Six contemporary weavers who are bringing innovation to textile craft

The traditional of weaving is experiencing a modern revival, as makers experiment with digital technologies and taboo topics. Here are six individuals who are leading the movement.

A new book titled Weaving: Contemporary Makers on the Loom offers a survey of the contemporary weaving scene. Published by Ludion, it identifies more than 20 weavers from around the globe that are updating the craft for the 21st century and also making it more sustainable.

According to author Katie Treggiden, today’s weavers are using new technologies to push the boundaries of the 8,000-year-old practice, while also embracing important topics and issues, from gender to migration.

“Weaving is an ancient craft undergoing a contemporary renaissance – from Esty-sellers with huge Instagram followings to weavers hoping to solve some of the world’s biggest problems through innovation,” she told Dezeen.

Here are six of the most innovative makers featured:

California-based Jen Keane is pioneering a technique she calls “microbial weaving” to incorporate microorganisms such as bacteria and yeast into her textiles.

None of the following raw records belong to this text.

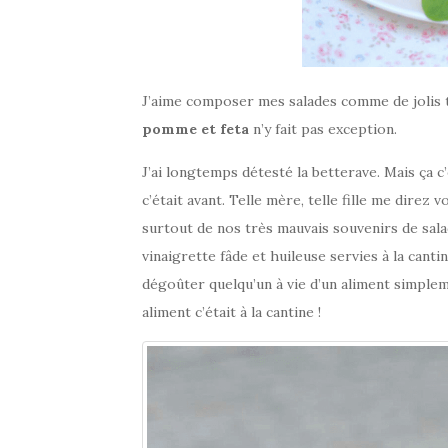
J’aime composer mes salades comme de jolis t
pomme et feta
n’y fait pas exception.
J’ai longtemps détesté la betterave. Mais ça c’é
c’était avant. Telle mère, telle fille me dire
surtout de nos très mauvais souvenirs de sal
vinaigrette fâde et huileuse servies à la can
dégoûter quelqu’un à vie d’un aliment simpleme
aliment c’était à la cantine !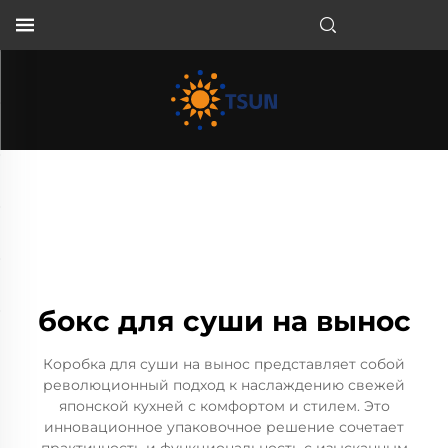
RU
бокс для суши на вынос
Коробка для суши на вынос представляет собой
революционный подход к наслаждению свежей
японской кухней с комфортом и стилем. Это
инновационное упаковочное решение сочетает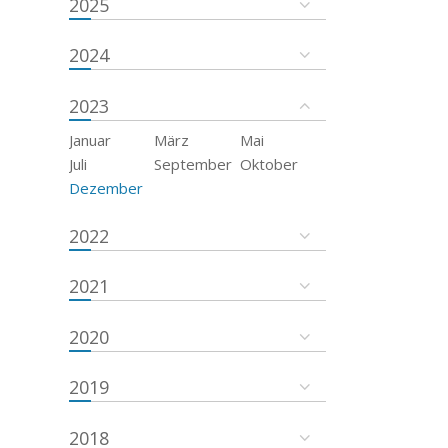
2025
2024
2023
Januar
März
Mai
Juli
September
Oktober
Dezember
2022
2021
2020
2019
2018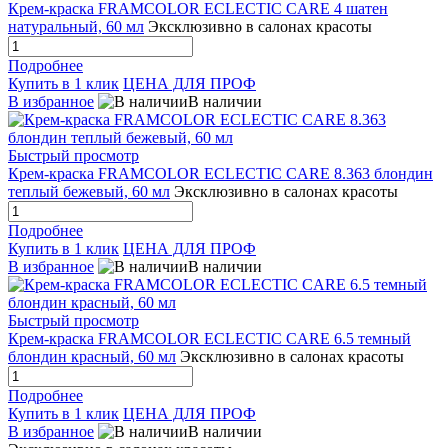
Крем-краска FRAMCOLOR ECLECTIC CARE 4 шатен
натуральный, 60 мл
Эксклюзивно в салонах красоты
Подробнее
Купить в 1 клик
ЦЕНА ДЛЯ ПРОФ
В избранное
В наличии
Быстрый просмотр
Крем-краска FRAMCOLOR ECLECTIC CARE 8.363 блондин
теплый бежевый, 60 мл
Эксклюзивно в салонах красоты
Подробнее
Купить в 1 клик
ЦЕНА ДЛЯ ПРОФ
В избранное
В наличии
Быстрый просмотр
Крем-краска FRAMCOLOR ECLECTIC CARE 6.5 темный
блондин красный, 60 мл
Эксклюзивно в салонах красоты
Подробнее
Купить в 1 клик
ЦЕНА ДЛЯ ПРОФ
В избранное
В наличии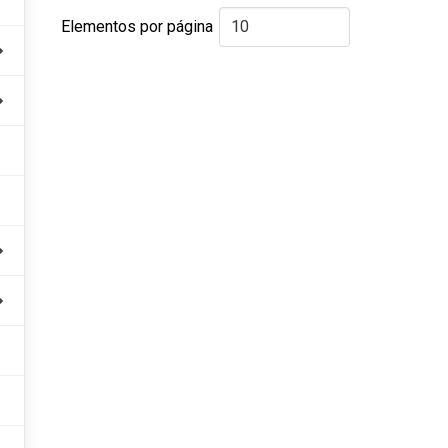
Elementos por página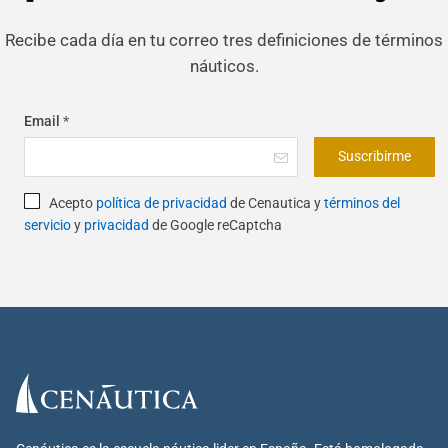
Recibe cada día en tu correo tres definiciones de términos
náuticos.
Email
*
Suscribirme
Acepto
política de privacidad
de Cenautica y
términos del
servicio
y
privacidad
de Google reCaptcha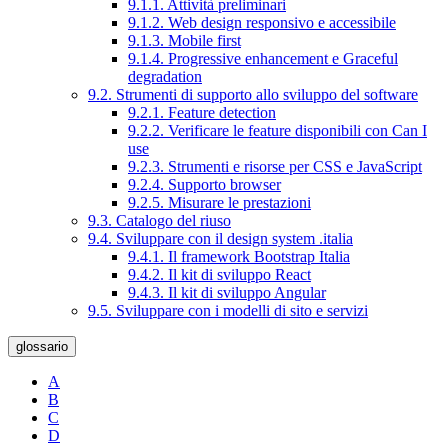
9.1.1. Attività preliminari
9.1.2. Web design responsivo e accessibile
9.1.3. Mobile first
9.1.4. Progressive enhancement e Graceful
degradation
9.2. Strumenti di supporto allo sviluppo del software
9.2.1. Feature detection
9.2.2. Verificare le feature disponibili con Can I
use
9.2.3. Strumenti e risorse per CSS e JavaScript
9.2.4. Supporto browser
9.2.5. Misurare le prestazioni
9.3. Catalogo del riuso
9.4. Sviluppare con il design system .italia
9.4.1. Il framework Bootstrap Italia
9.4.2. Il kit di sviluppo React
9.4.3. Il kit di sviluppo Angular
9.5. Sviluppare con i modelli di sito e servizi
glossario
A
B
C
D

Her aim is to create natural alternatives to high-performance synthetic fabrics.

“It would be great to say, lets just switch back to traditional natural fibres like cotton, wool, and silk, but its not realistic,” she said. “In some applications they could work, yes, but we simply don’t have the land/resources to grow enough of them.”

Not technically a weaver, Buenos Aires-based Alexandra Kehayoglou uses her loom to produce hand-tufted carpets that act as maps of endangered landscapes. She uses aerial images captured by drones to create accurate depictions of real places, to remind people of the value of the natural world.

“I make carpets that resemble nature, documenting landscape and territories that are disappearing or endangered,” Kehayoglou explained. “I want to bring attention to forgotten land, to bring remembrance, to act as a bridge between the land and people who seem to have forgotten it.”

Kayla Mattes is using weaving to visually document the changing culture of the internet. The California-based weaver creates tapestries that explore the new visual languages of cyberspace, through woven symbols and graphics.

“Looms and computers both use binary systems – there’s a rich relationship between the two that makes weaving the perfect medium to translate the visual culture of the digital world into physical material,” she said.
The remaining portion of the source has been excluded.